> _Aim of the task_: In the listing below, count the lines with "Browse" and report only the figure.

*** Opening of Records shown ***

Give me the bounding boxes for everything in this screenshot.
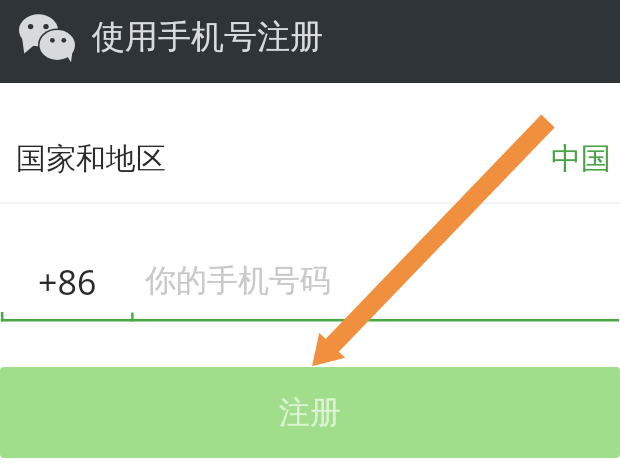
staticText: 国家和地区 — [16, 140, 166, 178]
button[interactable]: 国家和地区 — [0, 83, 620, 204]
staticText: 你的手机号码 — [145, 261, 331, 300]
staticText: 注册 — [279, 393, 341, 432]
button[interactable]: WeChat — [0, 0, 620, 83]
other: WeChat — [14, 9, 82, 67]
staticText: +86 — [38, 259, 97, 305]
button[interactable]: +86 — [0, 204, 132, 322]
button[interactable]: 注册 — [0, 367, 620, 458]
button[interactable]: 你的手机号码 — [132, 204, 620, 322]
staticText: 使用手机号注册 — [92, 16, 323, 58]
staticText: 中国 — [551, 140, 611, 178]
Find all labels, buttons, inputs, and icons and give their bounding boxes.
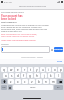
staticText: r xyxy=(24,68,26,72)
staticText: Never share your password with anyone. xyxy=(1,39,51,41)
staticText: b xyxy=(38,80,40,84)
button[interactable]: go xyxy=(54,85,63,90)
staticText: x xyxy=(17,80,19,84)
staticText: Password xyxy=(1,43,9,45)
button[interactable]: h xyxy=(34,73,40,78)
button[interactable]: m xyxy=(50,79,56,84)
button[interactable]: space xyxy=(13,85,53,90)
staticText: 9:41 AM xyxy=(4,1,12,4)
button[interactable]: Shift xyxy=(1,79,7,84)
staticText: z xyxy=(10,80,12,84)
button[interactable]: w xyxy=(8,67,14,72)
staticText: l xyxy=(58,74,59,78)
staticText: g xyxy=(29,74,31,78)
staticText: w xyxy=(10,68,13,72)
staticText: We detected an unusual sign-in attempt o… xyxy=(1,24,51,32)
staticText: d xyxy=(17,74,19,78)
staticText: n xyxy=(45,80,47,84)
staticText: go xyxy=(57,86,60,89)
staticText: p xyxy=(60,68,62,72)
staticText: j xyxy=(44,74,45,78)
button[interactable]: z xyxy=(8,79,14,84)
button[interactable]: o xyxy=(52,67,57,72)
button[interactable]: q xyxy=(1,67,7,72)
button[interactable]: secure-account-verify.com xyxy=(19,5,46,8)
staticText: Done xyxy=(57,60,63,63)
staticText: Continue xyxy=(54,48,63,51)
button[interactable]: Backspace xyxy=(57,79,63,84)
staticText: s xyxy=(11,74,13,78)
staticText: f xyxy=(23,74,25,78)
staticText: Enter the password for this account belo… xyxy=(1,33,39,38)
staticText: u xyxy=(42,68,44,72)
staticText: y xyxy=(36,68,38,72)
button[interactable]: e xyxy=(15,67,21,72)
button[interactable]: y xyxy=(34,67,39,72)
staticText: c xyxy=(24,80,26,84)
staticText: o xyxy=(54,68,56,72)
button[interactable]: r xyxy=(22,67,27,72)
button[interactable]: v xyxy=(29,79,35,84)
button[interactable]: Continue xyxy=(54,47,63,52)
staticText: e xyxy=(17,68,19,72)
button[interactable]: s xyxy=(9,73,14,78)
button[interactable]: j xyxy=(41,73,47,78)
staticText: k xyxy=(50,74,52,78)
staticText: a xyxy=(5,74,7,78)
button[interactable]: u xyxy=(40,67,45,72)
staticText: CUSTOMER SERVICE NOTICE xyxy=(1,11,24,13)
staticText: What happened? xyxy=(1,21,17,24)
button[interactable]: a xyxy=(3,73,8,78)
button[interactable]: g xyxy=(27,73,33,78)
button[interactable]: 123 xyxy=(1,85,7,90)
button[interactable]: k xyxy=(48,73,54,78)
button[interactable]: Show password xyxy=(51,49,53,51)
button[interactable] xyxy=(1,46,50,53)
staticText: Your account has been locked xyxy=(1,14,28,20)
button[interactable]: x xyxy=(15,79,21,84)
staticText: m xyxy=(52,80,55,84)
button[interactable]: Done xyxy=(57,60,63,63)
staticText: Secure connection · verified xyxy=(21,56,43,58)
button[interactable]: p xyxy=(58,67,63,72)
staticText: space xyxy=(30,86,36,89)
button[interactable]: t xyxy=(28,67,33,72)
button[interactable]: c xyxy=(22,79,28,84)
staticText: i xyxy=(48,68,49,72)
button[interactable]: f xyxy=(21,73,26,78)
staticText: q xyxy=(3,68,5,72)
button[interactable]: l xyxy=(55,73,61,78)
button[interactable]: n xyxy=(43,79,49,84)
staticText: t xyxy=(30,68,32,72)
staticText: h xyxy=(36,74,38,78)
button[interactable]: d xyxy=(15,73,20,78)
button[interactable]: b xyxy=(36,79,42,84)
button[interactable]: i xyxy=(46,67,51,72)
staticText: v xyxy=(31,80,33,84)
staticText: 123 xyxy=(2,86,6,89)
button[interactable]: Emoji xyxy=(8,85,12,90)
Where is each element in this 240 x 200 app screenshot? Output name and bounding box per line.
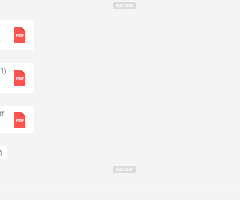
button[interactable]: 昨天 23:37 xyxy=(113,166,136,173)
button[interactable]: 需求评审会议纪要.pdf xyxy=(0,106,34,133)
staticText: 好的，收到，我稍后处理 xyxy=(0,149,4,157)
staticText: PDF xyxy=(16,33,24,39)
staticText: PDF xyxy=(16,118,24,124)
staticText: 昨天 23:50 xyxy=(116,3,133,8)
button[interactable]: 好的，收到，我稍后处理 xyxy=(0,146,7,159)
staticText: 项目需求说明书文档(1) xyxy=(0,66,7,75)
button[interactable]: 项目需求说明书文档(1) xyxy=(0,63,34,93)
button[interactable]: 用户调研报告(1).pdf xyxy=(0,20,34,50)
staticText: PDF xyxy=(16,76,24,82)
button[interactable]: 昨天 23:50 xyxy=(113,2,136,9)
staticText: 昨天 23:37 xyxy=(116,167,133,172)
staticText: 需求评审会议纪要.pdf xyxy=(0,109,4,118)
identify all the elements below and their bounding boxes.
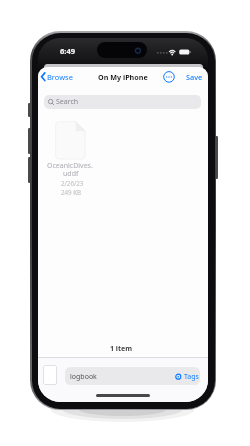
staticText: 1 item xyxy=(110,344,132,354)
button[interactable] xyxy=(65,367,200,385)
staticText: 6:49 xyxy=(60,46,75,56)
staticText: Search xyxy=(56,97,79,107)
button[interactable]: Save xyxy=(177,70,203,84)
button[interactable]: Browse xyxy=(47,70,79,84)
staticText: logbook xyxy=(70,372,97,382)
button[interactable]: Tags xyxy=(184,370,206,384)
staticText: 2/26/23 xyxy=(61,179,84,187)
staticText: uddf xyxy=(63,169,79,179)
button[interactable] xyxy=(48,120,93,195)
staticText: Save xyxy=(186,72,203,82)
staticText: Browse xyxy=(47,72,73,82)
staticText: On My iPhone xyxy=(98,72,148,82)
staticText: 249 KB xyxy=(61,188,82,196)
staticText: Tags xyxy=(184,372,199,382)
button[interactable] xyxy=(162,70,176,84)
staticText: OceanicDives. xyxy=(47,161,93,171)
button[interactable] xyxy=(44,95,201,109)
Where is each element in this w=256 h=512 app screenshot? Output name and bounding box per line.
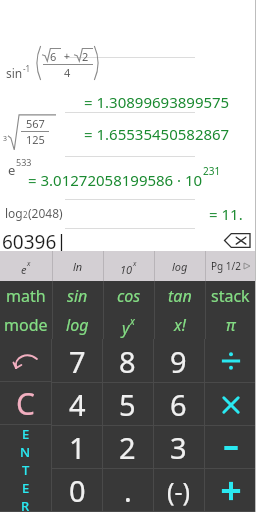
button[interactable]: 7 (52, 339, 102, 383)
staticText: 3 (170, 428, 187, 467)
button[interactable]: 9 (153, 339, 204, 383)
button[interactable]: (-) (153, 469, 204, 512)
staticText: = 1.65535450582867 (84, 124, 230, 144)
button[interactable]: stack (205, 281, 256, 310)
staticText: x (27, 259, 31, 269)
button[interactable]: Undo (0, 339, 51, 382)
button[interactable]: sin (52, 281, 103, 310)
staticText: (2048) (28, 205, 63, 221)
button[interactable]: 3 (153, 426, 204, 469)
button[interactable]: Backspace (224, 233, 250, 248)
button[interactable]: Multiply (205, 383, 256, 426)
staticText: 4 (64, 65, 71, 80)
staticText: x! (174, 314, 186, 336)
button[interactable]: 4 (52, 383, 102, 426)
button[interactable]: Pg 1/2 (205, 251, 256, 281)
staticText: π (226, 314, 236, 336)
button[interactable]: 0 (52, 469, 102, 512)
staticText: 10 (120, 262, 133, 277)
staticText: 60396| (2, 229, 67, 255)
button[interactable]: Subtract (205, 426, 256, 469)
staticText: 125 (26, 132, 45, 147)
button[interactable]: 2 (102, 426, 153, 469)
button[interactable]: Add (205, 469, 256, 512)
staticText: 6 (50, 49, 57, 64)
staticText: 2 (82, 49, 89, 64)
staticText: 1 (69, 428, 86, 467)
button[interactable]: C (0, 382, 51, 425)
staticText: 2 (23, 209, 28, 220)
staticText: 9 (170, 342, 187, 381)
staticText: 7 (69, 342, 86, 381)
staticText: x (133, 259, 137, 269)
staticText: 8 (119, 342, 136, 381)
staticText: + (61, 48, 74, 63)
staticText: log (172, 259, 188, 274)
button[interactable]: e (0, 251, 52, 281)
staticText: tan (168, 285, 192, 307)
button[interactable]: cos (103, 281, 154, 310)
staticText: (-) (167, 474, 191, 508)
button[interactable]: . (102, 469, 153, 512)
staticText: x (130, 314, 135, 328)
staticText: -1 (23, 63, 31, 74)
staticText: = 3.01272058199586 · 10 (28, 170, 203, 190)
staticText: stack (211, 285, 250, 307)
staticText: mode (4, 314, 48, 336)
staticText: cos (117, 285, 141, 307)
staticText: = 11. (209, 204, 243, 224)
staticText: N (20, 443, 31, 461)
staticText: y (122, 317, 130, 339)
staticText: ln (73, 259, 83, 274)
button[interactable]: 8 (102, 339, 153, 383)
staticText: = 1.30899693899575 (84, 92, 230, 112)
staticText: log (5, 205, 23, 221)
staticText: 567 (26, 116, 45, 131)
button[interactable]: 10 (103, 251, 154, 281)
staticText: E (22, 425, 30, 443)
staticText: . (124, 471, 132, 510)
button[interactable]: tan (154, 281, 205, 310)
staticText: T (22, 461, 30, 479)
staticText: 231 (203, 164, 221, 178)
button[interactable]: 6 (153, 383, 204, 426)
staticText: R (21, 497, 30, 512)
staticText: C (16, 383, 35, 424)
staticText: 6 (170, 385, 187, 424)
staticText: 3 (3, 134, 8, 144)
staticText: sin (6, 65, 23, 81)
staticText: 0 (69, 471, 86, 510)
button[interactable]: y (103, 310, 154, 339)
button[interactable]: ln (52, 251, 103, 281)
staticText: Pg 1/2 (211, 259, 241, 273)
button[interactable]: 5 (102, 383, 153, 426)
button[interactable]: log (52, 310, 103, 339)
staticText: log (66, 314, 89, 336)
staticText: e (8, 161, 16, 179)
staticText: 533 (16, 156, 32, 168)
button[interactable]: log (154, 251, 205, 281)
staticText: math (6, 285, 46, 307)
button[interactable]: E (0, 425, 51, 512)
staticText: e (21, 262, 27, 277)
staticText: 4 (69, 385, 86, 424)
button[interactable]: x! (154, 310, 205, 339)
staticText: 2 (119, 428, 136, 467)
staticText: E (22, 479, 30, 497)
button[interactable]: mode (0, 310, 52, 339)
staticText: 5 (119, 385, 136, 424)
button[interactable]: Divide (205, 339, 256, 383)
button[interactable]: π (205, 310, 256, 339)
button[interactable]: 1 (52, 426, 102, 469)
staticText: sin (67, 285, 88, 307)
button[interactable]: math (0, 281, 52, 310)
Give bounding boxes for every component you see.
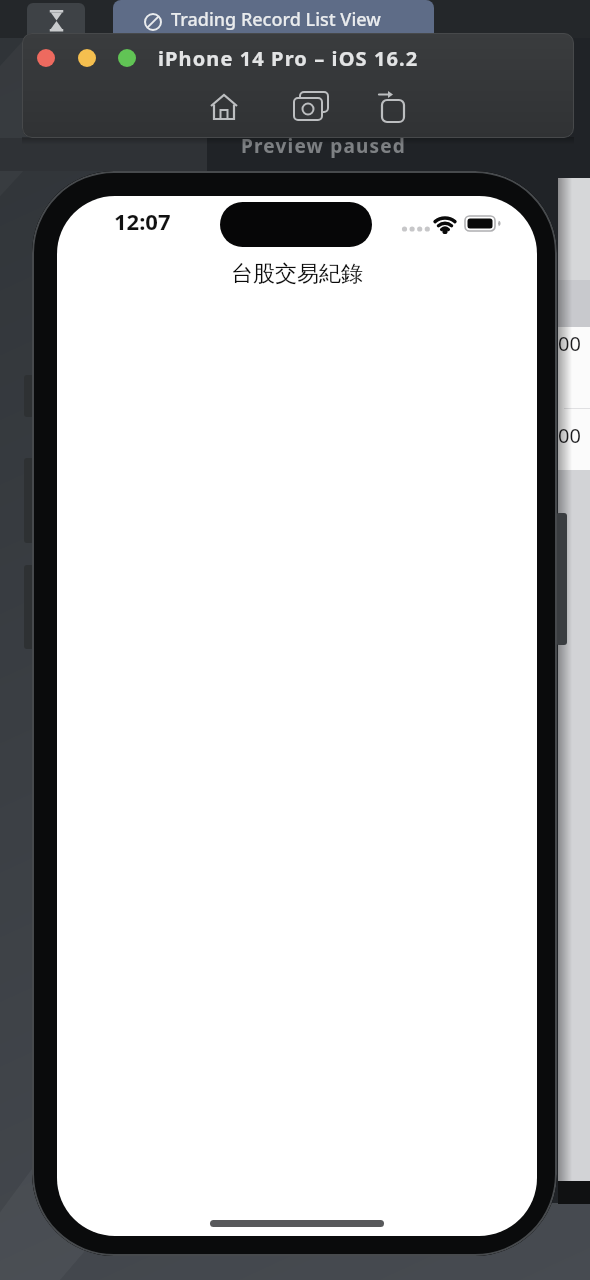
- button[interactable]: [118, 49, 136, 67]
- button[interactable]: [37, 49, 55, 67]
- staticText: 12:07: [114, 206, 171, 232]
- staticText: 台股交易紀錄: [231, 260, 363, 288]
- button[interactable]: [372, 89, 410, 125]
- button[interactable]: [292, 89, 330, 125]
- button[interactable]: [78, 49, 96, 67]
- staticText: 000: [558, 330, 590, 362]
- staticText: iPhone 14 Pro – iOS 16.2: [158, 45, 419, 72]
- button[interactable]: Trading Record List View: [113, 0, 434, 38]
- staticText: Trading Record List View: [171, 7, 381, 32]
- staticText: 000: [558, 422, 590, 454]
- button[interactable]: [27, 3, 85, 38]
- staticText: Preview paused: [241, 133, 407, 159]
- button[interactable]: [206, 89, 242, 125]
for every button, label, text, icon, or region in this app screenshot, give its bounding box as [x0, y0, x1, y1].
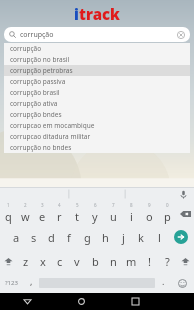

*** Close of Records shown ***

> _Reply to the task_: 2